Childhood obesity is caused by eating too much and exercising too little. The solution is eating healthier foods and increasing physical activity, but it’ll be tough for your child to do it alone. The most effective way to treat — and prevent — childhood obesity is to adopt healthier habits for the entire family.
Change family behaviors
Rather than singling out your child, encourage the whole family to make healthy lifestyle changes. Consider these helpful hints:
Start small. Gradual changes are easiest to incorporate into the daily routine — and to maintain long term. Start by making a few small changes, such as turning off the TV during dinner, switching from soda to skim milk or water, and taking a family walk after dinner once a week.
Set goals. Set realistic, measurable goals for each family member, and then determine family goals. For example, your child’s goal might be to eat fruit for afternoon snacks. Your goal might be to take a brisk walk three days a week. The family’s goal might be to limit fast-food meals to once a month.
Recognize triggers. Be prepared for situations that may tempt you to fall back to your old habits. If you’re used to eating popcorn at the movies, for example, bring only enough money for admission — or agree that you’ll share a small carton of popcorn with your child rather than ordering separate treats.
Celebrate success. Frequent rewards can help keep your family motivated. When your child meets a goal — by asking for fruit rather than cookies after school, for example — offer praise and attention. When your family meets a goal, brainstorm healthy ways to celebrate your success. You might try a family movie night, a weekend picnic or a trip to the pool.
Keep it positive. Focus on healthy lifestyle changes, rather than your child’s appearance or a number on the scale. Remember, treating childhood obesity isn’t a race. It takes time and dedication to replace established behaviors with new, healthier behaviors.
Be flexible. It’ll take time to get used to your healthier habits. Encourage everyone to stick to the plan — but if the goals aren’t working for your family, consider making adjustments. It’s better to create a new plan than to stick to one that isn’t working.
Create a healthy-weight environment
As you work toward healthy habits and behaviors, create an environment that supports these efforts. For example:
Keep healthy foods on hand. Stock your kitchen with fruits, vegetables, whole-grain foods and other healthy choices. Keep junk food and sugary drinks out of the house.

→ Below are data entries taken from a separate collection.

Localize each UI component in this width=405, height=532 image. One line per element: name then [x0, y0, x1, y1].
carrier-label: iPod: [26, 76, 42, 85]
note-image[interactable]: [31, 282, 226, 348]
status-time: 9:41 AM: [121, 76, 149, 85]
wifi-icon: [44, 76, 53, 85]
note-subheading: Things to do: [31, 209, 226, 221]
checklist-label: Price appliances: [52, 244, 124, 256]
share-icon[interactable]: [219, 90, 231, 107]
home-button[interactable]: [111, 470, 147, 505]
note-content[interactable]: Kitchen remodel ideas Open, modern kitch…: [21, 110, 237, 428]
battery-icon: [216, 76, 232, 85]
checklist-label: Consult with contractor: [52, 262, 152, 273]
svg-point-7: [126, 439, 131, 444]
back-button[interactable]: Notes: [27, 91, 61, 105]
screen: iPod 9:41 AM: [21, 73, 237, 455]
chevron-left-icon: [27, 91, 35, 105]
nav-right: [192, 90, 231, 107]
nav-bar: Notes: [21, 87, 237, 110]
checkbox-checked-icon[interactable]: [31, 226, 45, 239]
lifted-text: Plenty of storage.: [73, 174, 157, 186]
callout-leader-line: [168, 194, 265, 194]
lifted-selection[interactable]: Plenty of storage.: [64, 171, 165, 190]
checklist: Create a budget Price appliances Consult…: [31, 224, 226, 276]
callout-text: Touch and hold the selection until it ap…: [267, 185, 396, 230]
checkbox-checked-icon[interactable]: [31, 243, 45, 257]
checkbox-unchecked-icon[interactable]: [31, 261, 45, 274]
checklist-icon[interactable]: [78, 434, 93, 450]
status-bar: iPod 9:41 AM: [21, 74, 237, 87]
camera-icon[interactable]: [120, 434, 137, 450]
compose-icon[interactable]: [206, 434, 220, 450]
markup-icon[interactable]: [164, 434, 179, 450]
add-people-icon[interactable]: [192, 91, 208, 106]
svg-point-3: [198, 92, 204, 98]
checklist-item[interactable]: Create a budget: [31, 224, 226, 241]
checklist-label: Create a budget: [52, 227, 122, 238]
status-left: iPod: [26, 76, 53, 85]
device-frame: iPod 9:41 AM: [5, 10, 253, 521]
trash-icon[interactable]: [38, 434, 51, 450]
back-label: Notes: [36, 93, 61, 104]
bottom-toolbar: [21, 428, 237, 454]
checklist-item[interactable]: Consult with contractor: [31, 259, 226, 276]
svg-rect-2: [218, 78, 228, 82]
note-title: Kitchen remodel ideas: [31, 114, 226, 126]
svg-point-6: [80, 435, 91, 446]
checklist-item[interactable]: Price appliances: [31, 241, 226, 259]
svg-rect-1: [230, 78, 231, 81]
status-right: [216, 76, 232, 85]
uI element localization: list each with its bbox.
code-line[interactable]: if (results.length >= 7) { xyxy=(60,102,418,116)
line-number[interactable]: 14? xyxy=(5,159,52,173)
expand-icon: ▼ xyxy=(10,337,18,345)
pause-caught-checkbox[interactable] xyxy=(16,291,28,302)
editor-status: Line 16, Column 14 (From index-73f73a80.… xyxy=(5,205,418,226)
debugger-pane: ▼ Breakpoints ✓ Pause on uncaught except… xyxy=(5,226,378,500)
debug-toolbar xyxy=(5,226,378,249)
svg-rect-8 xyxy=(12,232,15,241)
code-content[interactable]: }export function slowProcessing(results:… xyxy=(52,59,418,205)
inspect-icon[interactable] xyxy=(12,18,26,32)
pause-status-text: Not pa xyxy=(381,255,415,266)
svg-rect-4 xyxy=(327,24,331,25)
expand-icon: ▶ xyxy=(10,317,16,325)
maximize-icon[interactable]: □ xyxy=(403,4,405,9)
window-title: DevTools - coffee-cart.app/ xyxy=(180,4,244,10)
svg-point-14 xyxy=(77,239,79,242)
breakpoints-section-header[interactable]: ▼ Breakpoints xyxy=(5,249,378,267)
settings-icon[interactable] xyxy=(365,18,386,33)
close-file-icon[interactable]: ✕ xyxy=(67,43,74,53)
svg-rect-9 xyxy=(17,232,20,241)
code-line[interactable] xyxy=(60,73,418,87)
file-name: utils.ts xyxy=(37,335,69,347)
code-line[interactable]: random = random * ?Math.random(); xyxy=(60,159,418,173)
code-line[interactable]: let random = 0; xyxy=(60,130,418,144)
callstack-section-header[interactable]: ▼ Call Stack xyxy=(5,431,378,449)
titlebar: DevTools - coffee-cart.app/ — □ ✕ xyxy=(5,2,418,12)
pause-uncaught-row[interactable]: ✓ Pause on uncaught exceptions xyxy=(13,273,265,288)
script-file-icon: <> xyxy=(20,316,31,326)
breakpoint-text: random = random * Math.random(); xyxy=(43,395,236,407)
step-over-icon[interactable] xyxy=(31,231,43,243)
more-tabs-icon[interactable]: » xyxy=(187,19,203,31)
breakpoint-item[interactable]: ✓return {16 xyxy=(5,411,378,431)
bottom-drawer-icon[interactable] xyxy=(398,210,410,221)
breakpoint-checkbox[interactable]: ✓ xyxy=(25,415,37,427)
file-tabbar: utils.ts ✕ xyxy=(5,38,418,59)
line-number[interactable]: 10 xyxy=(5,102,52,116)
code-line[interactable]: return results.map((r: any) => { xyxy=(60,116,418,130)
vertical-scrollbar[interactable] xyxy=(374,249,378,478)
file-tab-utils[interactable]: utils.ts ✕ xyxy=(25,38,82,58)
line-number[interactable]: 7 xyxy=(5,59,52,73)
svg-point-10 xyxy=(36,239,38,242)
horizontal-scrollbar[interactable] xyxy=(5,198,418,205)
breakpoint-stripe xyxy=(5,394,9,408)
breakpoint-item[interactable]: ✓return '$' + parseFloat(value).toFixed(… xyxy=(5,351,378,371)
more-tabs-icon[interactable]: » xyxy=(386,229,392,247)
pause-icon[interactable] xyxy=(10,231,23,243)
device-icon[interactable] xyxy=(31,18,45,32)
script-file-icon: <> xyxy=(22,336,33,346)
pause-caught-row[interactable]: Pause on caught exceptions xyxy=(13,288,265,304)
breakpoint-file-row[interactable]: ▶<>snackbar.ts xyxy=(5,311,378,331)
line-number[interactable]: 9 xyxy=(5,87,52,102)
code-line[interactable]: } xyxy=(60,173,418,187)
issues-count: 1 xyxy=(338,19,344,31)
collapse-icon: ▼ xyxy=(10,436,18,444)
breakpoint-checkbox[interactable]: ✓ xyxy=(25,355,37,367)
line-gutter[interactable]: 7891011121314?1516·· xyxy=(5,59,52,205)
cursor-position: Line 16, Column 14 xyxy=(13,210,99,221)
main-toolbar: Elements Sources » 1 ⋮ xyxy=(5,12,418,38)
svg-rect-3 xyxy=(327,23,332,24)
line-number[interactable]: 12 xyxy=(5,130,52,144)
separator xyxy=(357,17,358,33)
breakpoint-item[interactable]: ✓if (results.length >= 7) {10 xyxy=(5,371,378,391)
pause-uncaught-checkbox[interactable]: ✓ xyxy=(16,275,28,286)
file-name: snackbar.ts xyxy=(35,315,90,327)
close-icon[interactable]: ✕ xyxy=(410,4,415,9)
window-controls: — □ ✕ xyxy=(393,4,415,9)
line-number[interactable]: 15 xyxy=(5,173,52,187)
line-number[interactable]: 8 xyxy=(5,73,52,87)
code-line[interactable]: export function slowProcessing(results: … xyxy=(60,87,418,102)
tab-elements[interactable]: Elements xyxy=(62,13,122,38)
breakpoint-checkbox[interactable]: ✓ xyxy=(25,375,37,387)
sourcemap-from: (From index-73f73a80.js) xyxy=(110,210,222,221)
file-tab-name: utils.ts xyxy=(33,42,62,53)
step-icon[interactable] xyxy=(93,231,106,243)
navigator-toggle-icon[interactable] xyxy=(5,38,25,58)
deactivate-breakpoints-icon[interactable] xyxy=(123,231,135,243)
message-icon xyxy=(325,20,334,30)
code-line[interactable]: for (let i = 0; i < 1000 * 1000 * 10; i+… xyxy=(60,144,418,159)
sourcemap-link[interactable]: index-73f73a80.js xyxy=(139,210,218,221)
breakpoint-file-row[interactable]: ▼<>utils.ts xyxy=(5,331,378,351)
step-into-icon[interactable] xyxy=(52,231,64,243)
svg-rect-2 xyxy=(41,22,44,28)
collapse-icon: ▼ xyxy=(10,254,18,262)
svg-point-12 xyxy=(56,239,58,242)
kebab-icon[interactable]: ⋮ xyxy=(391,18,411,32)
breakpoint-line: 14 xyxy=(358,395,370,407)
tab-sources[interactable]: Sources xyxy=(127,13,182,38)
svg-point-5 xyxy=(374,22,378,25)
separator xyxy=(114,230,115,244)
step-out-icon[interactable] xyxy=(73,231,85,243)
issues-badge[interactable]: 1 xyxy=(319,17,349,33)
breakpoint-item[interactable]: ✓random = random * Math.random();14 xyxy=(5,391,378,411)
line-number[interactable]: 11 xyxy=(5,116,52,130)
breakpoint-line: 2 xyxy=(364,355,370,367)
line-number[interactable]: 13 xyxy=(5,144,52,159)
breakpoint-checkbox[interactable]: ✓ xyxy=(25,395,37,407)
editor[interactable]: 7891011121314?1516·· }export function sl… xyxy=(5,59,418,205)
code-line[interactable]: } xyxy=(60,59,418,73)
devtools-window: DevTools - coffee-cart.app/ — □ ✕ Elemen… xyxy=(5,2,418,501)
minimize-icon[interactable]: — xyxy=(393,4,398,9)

Eat in. Reduce the number of meals your family eats in fast-food and other restaurants. Better yet, sit down together for family meals. Plan weekly menus using new recipes or healthier alternatives to family favorites. Keep portion sizes reasonable and allow seconds only on salad, fruits and vegetables. Encourage your kids to get involved in shopping and meal preparation.
Build physical activity into the daily routine. Put as much emphasis on moving more as on eating less. Organize family outings that involve physical activity, such as walking to the library or taking a family bike ride. Include children in active chores, such as washing the car or walking the dog. Encourage your kids to participate in school or community sports — or to dance, jump rope or do other physical activities on their own.
Limit household screen time. Set reasonable rules for TV, computer and video game time, such as one to two hours a day for each family member — including mom and dad. Keep TVs and computers out of the bedrooms, and don’t allow eating in front of the TV or computer.
Be a positive role model
Remember, the best way to get your child excited about an active lifestyle is to commit to the changes yourself. Your actions teach your child what to eat, how much to eat and when to eat. You also encourage your child to be physically active every day if you make it a priority yourself.
To be a positive role model:
Making lifestyle changes can be challenging, especially when you’re busy juggling the demands of daily life. If your family works together and supports each others’ efforts, however, you’re more likely to succeed. Eventually healthy habits will become routine — and you’ll be well on your way to treating childhood obesity and improving your family’s health.